Читать «Хризо» онлайн - страница 13

Константин Николаевич Леонтьев

Прощай и не жди писем долго.

Июнь.

Все хорошо. Но глаз коршуна все внимательнее и внимательнее следит за нами.

Уже Ревекка жаловалась мне на замечания злой старухи. Она грозится написать сыну и звать его сюда. Сам банкир предобрый старичок и не алчный; и Ревекку любит, и меня; но боится коршуна. Я сумел понравиться ему, он живал когда-то в Константинополе и любит хвалиться своими связями и тем, что не раз в белых перчатках езжал на посольские балы.

— С тех пор, — говорил он, — я и стал благородный. В Константинополе такой обычай: кто бывает у посланников, тот благородный.

Того банкира, который доставал ему билеты на балы, он зовет «благодетель».

На этой-то струне его сердца я и постараюсь чаще играть, чтобы привлечь его на нашу сторону; Ревекка делает то же.

Недавно она спросила у него при мне (но без старухи) позволенье связать мне кисет.

— Везде делают для знакомых работы. Вы, я знаю, человек образованный, позволите; но я боюсь свекрови.

— А ты ей не показывай, — сказал, смеясь, старик. — Наши старые женщины ослы; политического обращения не имеют. Сами говорить не умеют и думают, что как сел мужчина около женщины да посмеялся, так значит дурное что-нибудь и задумал. — Потом с беспокойством прибавил: — Ты смотри, Ревекка! Не показывай ей ничего, знаешь... Порода их вся пресердитая! Отец ее даже с турками ссоры заводил...

— А вы бы не спускали ей, — сказал я.

— Не могу, — отвечал старик, — сердца нет у меня! Всегда, поверь мне, Йоргаки, я был боязлив. Вот и шишка на лбу; это от страха у меня вскочила. Один паша велел схватить меня и в тюрьму посадить. Как схватили меня кавассы и с лестницы вниз побежали со мной... с тех пор и стала шишка расти!

При таком свекре можно, конечно, и с коршуном помириться. Прощай.

Июль.

Проклятая старуха настояла на своем: Ревекку увезли в город и не пускают даже к родным. Вот уже месяц, как я ее не видал. На прощанье она мне сказала: «Лучше потерпим немного; кто захочет, найдет средство видеться. Не серди старуху, не ходи к нам часто; рассердится — и в Англию меня отправит».
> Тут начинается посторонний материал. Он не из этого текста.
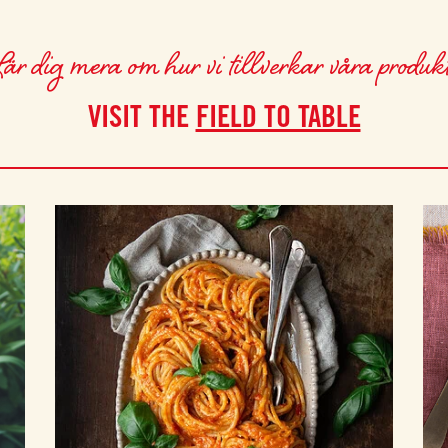
r dig mera om hur vi tillverkar våra produk
VISIT THE
FIELD TO TABLE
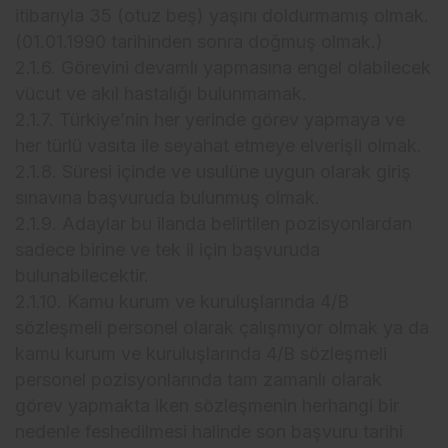
itibarıyla 35 (otuz beş) yaşını doldurmamış olmak.
(01.01.1990 tarihinden sonra doğmuş olmak.)
2.1.6. Görevini devamlı yapmasına engel olabilecek
vücut ve akıl hastalığı bulunmamak.
2.1.7. Türkiye’nin her yerinde görev yapmaya ve
her türlü vasıta ile seyahat etmeye elverişli olmak.
2.1.8. Süresi içinde ve usulüne uygun olarak giriş
sınavına başvuruda bulunmuş olmak.
2.1.9. Adaylar bu ilanda belirtilen pozisyonlardan
sadece birine ve tek il için başvuruda
bulunabilecektir.
2.1.10. Kamu kurum ve kuruluşlarında 4/B
sözleşmeli personel olarak çalışmıyor olmak ya da
kamu kurum ve kuruluşlarında 4/B sözleşmeli
personel pozisyonlarında tam zamanlı olarak
görev yapmakta iken sözleşmenin herhangi bir
nedenle feshedilmesi halinde son başvuru tarihi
Брожу я теперь, как тень. Скука, жар, безделье, лень. Розенцвейг тоже задумчив. Почти не говорит. Не знаю, чем все это кончится. Хоть бы ты чаще отвечал мне. Право, нестерпимая тоска! Южный ветер глаза жжет; вчера были три такие сильные подземные удара, что стена наша треснула. Когда бы землетрясение! Все лучше тоски.

23-го июля.

Мне было так скучно, так тяжело, с тех пор как Ревекку увезли родные в город и заперли на три ключа, что не было охоты писать даже к тебе. Но вчера случилось в нашем тесном кругу такое важное событие, что я не могу не сообщить его тебе. Розенцвейг посватался за мою сестру.

Вот как это было. Нас с ним пригласили франки на пикник в Серсепилью, в очаровательный сад Шекир-бея. Нам показалось неловко отказаться. Да и консул гнал нас туда и сердился, что мы неохотно отправляемся. Музыка была хороша, фонтаны журчали, птички кротко пели, цветники роскошно пестрели, краше восточных ковров. Я сначала танцовал, потом удалился в беседку с Розенцвейгом.